Julien Sobrier said...

@Anonymous Make sure Firesheep and BlackSheep are listening on the same interface. Also, with version 1.7, make sure you have checked the "Demo" option is BlackSheep, otherwise it will ignore traffic coming from your own IP address.

Claas said...

Hi @ all,
wanted to install Blacksheep on my laptop (Win7 Pro, 64 bit) to have some basic protection against Firesheep. I use FF 4.0 and have some problems as some other users that the bookmark toolbar disappeared from FF (however that shows up again when dis-/enabling it).
However I can't select any interface within Blacksheep options (Yes, Winpcap is installed) - assume with this interface field being blank I will have no use of Blacksheep?
Thx for some advice on that
Claas

Anonymous said...

I'm running XP (SP3) with Firefox 4.01. I've downloaded WinPcap first, then Blacksheep.

In the Options window, the Interface pull down menu is blank and no other option is available.

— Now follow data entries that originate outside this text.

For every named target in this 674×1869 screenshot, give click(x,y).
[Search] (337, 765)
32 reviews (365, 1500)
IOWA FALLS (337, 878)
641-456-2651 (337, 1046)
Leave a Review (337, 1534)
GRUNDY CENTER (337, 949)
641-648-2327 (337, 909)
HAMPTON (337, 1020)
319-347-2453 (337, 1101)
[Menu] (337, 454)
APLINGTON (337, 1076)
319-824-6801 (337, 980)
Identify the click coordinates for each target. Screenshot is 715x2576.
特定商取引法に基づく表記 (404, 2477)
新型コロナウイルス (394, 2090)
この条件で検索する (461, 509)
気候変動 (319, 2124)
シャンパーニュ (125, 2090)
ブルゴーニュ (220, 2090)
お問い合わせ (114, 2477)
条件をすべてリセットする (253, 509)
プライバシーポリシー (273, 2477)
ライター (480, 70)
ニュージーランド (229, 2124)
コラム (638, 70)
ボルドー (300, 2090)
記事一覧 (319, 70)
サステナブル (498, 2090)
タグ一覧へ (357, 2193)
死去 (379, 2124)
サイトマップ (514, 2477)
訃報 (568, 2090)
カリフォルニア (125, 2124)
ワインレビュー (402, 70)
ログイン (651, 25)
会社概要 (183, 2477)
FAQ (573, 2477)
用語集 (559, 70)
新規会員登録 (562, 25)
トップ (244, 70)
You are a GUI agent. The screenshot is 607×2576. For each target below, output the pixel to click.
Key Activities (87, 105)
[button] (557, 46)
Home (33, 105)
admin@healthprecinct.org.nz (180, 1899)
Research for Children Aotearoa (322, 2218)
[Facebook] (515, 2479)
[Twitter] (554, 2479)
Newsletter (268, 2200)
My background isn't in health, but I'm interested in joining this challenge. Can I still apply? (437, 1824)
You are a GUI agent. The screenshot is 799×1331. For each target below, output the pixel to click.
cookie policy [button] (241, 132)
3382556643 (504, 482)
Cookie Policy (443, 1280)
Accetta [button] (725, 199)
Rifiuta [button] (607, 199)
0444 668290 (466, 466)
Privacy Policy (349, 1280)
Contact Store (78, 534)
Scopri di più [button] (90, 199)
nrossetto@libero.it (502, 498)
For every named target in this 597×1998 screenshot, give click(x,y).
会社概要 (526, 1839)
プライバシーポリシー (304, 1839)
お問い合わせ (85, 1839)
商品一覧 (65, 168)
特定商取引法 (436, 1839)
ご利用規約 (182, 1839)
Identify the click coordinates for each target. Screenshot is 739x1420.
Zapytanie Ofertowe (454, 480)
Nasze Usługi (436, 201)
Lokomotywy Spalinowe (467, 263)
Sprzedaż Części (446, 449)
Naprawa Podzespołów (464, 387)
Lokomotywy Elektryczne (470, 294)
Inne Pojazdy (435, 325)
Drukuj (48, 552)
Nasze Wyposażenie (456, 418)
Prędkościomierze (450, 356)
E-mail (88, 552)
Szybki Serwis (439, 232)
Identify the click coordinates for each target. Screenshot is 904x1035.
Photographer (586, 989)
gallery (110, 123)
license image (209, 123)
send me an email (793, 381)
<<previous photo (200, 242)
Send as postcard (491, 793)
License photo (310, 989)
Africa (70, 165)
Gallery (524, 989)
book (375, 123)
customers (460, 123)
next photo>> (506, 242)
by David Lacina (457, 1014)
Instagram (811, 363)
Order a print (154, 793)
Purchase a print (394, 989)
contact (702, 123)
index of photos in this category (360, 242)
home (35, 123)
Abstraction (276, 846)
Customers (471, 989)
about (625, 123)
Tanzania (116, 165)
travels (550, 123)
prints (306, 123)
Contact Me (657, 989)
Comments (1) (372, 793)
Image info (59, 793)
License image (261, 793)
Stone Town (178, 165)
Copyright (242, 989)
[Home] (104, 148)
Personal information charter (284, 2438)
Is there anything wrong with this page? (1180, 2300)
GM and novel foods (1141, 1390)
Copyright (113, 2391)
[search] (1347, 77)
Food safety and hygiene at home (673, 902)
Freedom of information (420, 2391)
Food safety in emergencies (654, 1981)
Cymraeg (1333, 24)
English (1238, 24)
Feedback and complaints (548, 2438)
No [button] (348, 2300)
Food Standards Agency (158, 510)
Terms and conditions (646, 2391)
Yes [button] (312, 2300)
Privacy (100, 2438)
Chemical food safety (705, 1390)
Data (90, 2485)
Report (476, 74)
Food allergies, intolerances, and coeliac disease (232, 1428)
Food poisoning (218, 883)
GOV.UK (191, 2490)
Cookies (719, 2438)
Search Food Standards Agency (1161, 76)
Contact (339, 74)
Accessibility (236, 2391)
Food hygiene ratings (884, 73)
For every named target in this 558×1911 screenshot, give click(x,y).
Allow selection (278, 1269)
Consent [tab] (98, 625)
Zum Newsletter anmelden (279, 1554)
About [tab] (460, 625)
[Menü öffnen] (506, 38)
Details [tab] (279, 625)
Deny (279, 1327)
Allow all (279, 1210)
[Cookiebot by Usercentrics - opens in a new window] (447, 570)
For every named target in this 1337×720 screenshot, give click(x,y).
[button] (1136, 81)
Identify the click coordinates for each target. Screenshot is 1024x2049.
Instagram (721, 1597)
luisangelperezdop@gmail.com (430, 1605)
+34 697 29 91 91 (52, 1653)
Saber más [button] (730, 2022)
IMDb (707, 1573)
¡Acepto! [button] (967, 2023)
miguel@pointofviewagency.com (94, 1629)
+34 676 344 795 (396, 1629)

Does something need to be configured with WinPcap in order to be able to select something in the Interface menu of Blacksheep?

Please advise.

Anonymous said...

Neither Firesheep nor Blacksheep are compatible with Firefox 5.0. Are upgrades coming?

Julien Sobrier said...

BlackSheep 1.7. is compatible with Firefox 5.x You can get it at http://www.zscaler.com/researchtools.html

Anonymous said...

Is BlackSheep 1.7.2 compatible with Firefox 7? In the options window, the interface pull down menu is blank. It was working fine in Firefox 3.6 and WinPcap. Thanks!

Anonymous said...

I have same problem as Anonymous of Oct 15, 2011, i.e. "With Firefox 7.1, in the options window, the interface pull down menu is blank." WinPcap is installed.

Liz P said...

Hi - just installed version 1.7.2, Firefox 13.0.1 on Mac 10.5.8 and am experiencing the bookmarking problem mentioned by others. It is not possible to add a new bookmark or to edit an existing bookmark in the address bar. I use Xmarks to share bookmark collections so this is a nuisance. Very glad you have made this add-on though! Many thanks.

Liz P said...

Hi - just installed version 1.7.2, Firefox 13.0.1 on Mac 10.5.8 and am experiencing the bookmarking problem mentioned by others. It is not possible to add a new bookmark or to edit an existing bookmark in the address bar. I use Xmarks to share bookmark collections so this is a nuisance. Very glad you have made this add-on though! Many thanks.